Tuve suerte en la ciudad y me olvidé del pueblo. Al principio les escribía a menudo, y las visitaba una vez por año; luego sólo les enviaba tarjetas de navidad. Luego nada. Ellas también me fueron olvidando un poco: cada año les nacían más hijos, primos y sobrinos que atender.
Pero hace unas semanas me llamó la prima Trini. Larga distancia por cobrar, desde la farmacia del pueblo. Que el gobierno andaba construyendo una gran carretera que iba a pasar por encima de buena parte del panteón municipal. Estaban cambiando el panteón a otra parte, y cada quien debía ir a exhumar los restos de sus parientes más cercanos y mudarlos al nuevo, muy moderno, con jardines, fuentes y altos muros para minicriptas.
La prima Trini no podía encargarse de la populosa familia que teníamos en el panteón, sólo de algunos de los parientes más cercanos.
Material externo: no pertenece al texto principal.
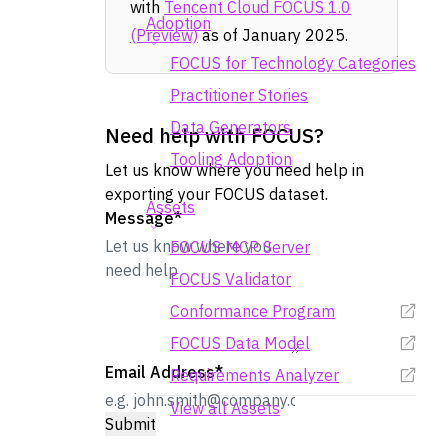
with
Tencent Cloud FOCUS 1.0
Adoption
(Preview)
as of January 2025.
FOCUS for Technology Categories
Practitioner Stories
Data Generators
Need help with FOCUS?
Tooling Adoption
Let us know where you need help in
exporting your FOCUS dataset.
Assets
Message
*
FOCUS MCP Server
FOCUS Validator
Conformance Program
FOCUS Data Model
Email Address
*
Requirements Analyzer
View all Assets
Me pedía que fuera yo a recoger los restos de mis padres, y que en lo posible cooperara para el traslado de tantos tíos abuelos y bisabuelos de los que nadie se acordaba ya, más que de nombre, pero que se amontonaban en una docena de “perpetuidades” vecinas. No le parecía justo que fueran a dar a una fosa común, ellos, los más antiguos, los olvidados, que habían sido precisamente los compradores de las perpetuidades que disfrutó toda la enorme familia por cuatro o cinco generaciones. Casi un siglo. Pero todo se acaba, por lo visto, hasta lo “perpetuo”.
Hace cuarenta años escapé del pueblo en tren, con mi ropa en una caja de cartón. Era un trayecto directo a la Ciudad de México, aunque duraba horas y a cada rato parecía que iban a destartalarse los vagones oxidados. Mis ojos estaban llenos de esperanza, y miré por la ventanilla cómo, después de dos o tres horas, desaparecían los llanos monótonos de zacate, la terca aridez de las serranías, y aparecían las verdes granjas, los ranchos cercados, los poblados modernos, las fábricas, las ciudades.
Recuerdo las escenas de campo de ese viaje más que otra cosa en la vida. Ahora sencillamente tomé el avión a Zacatecas, y luego, en una conexión anacrónica, un autobús guajolotero, tan ruinoso y traqueteante como aquel tren, que iba subiendo y bajando campesinos de todo tipo en pueblos y rancherías.
Alcancé finalmente a ver los trabajos, los socavones, las montañas de arena, las grandes máquinas amarillas, de la nueva carretera que se iba acercando irremisiblemente al panteón de mis mayores. Llevaba en una maleta infinidad de chucherías para mujeres. No sabía a cuántas tías y primas habría de visitar.
El pueblo mostraba dispersas y borrosas señales de progreso. Al apearme del autobús vi un enmarañado, improvisado cableado eléctrico. Descubrí antenas de televisión en tienditas y pollerías, hasta en alguna casa. Las principales calles estaban enchapopotadas y sentí como que los pies se hundían y se pegaban un poco en esa especie de colchoneta negruzca y brillante, por la que circulaban puras carcachas.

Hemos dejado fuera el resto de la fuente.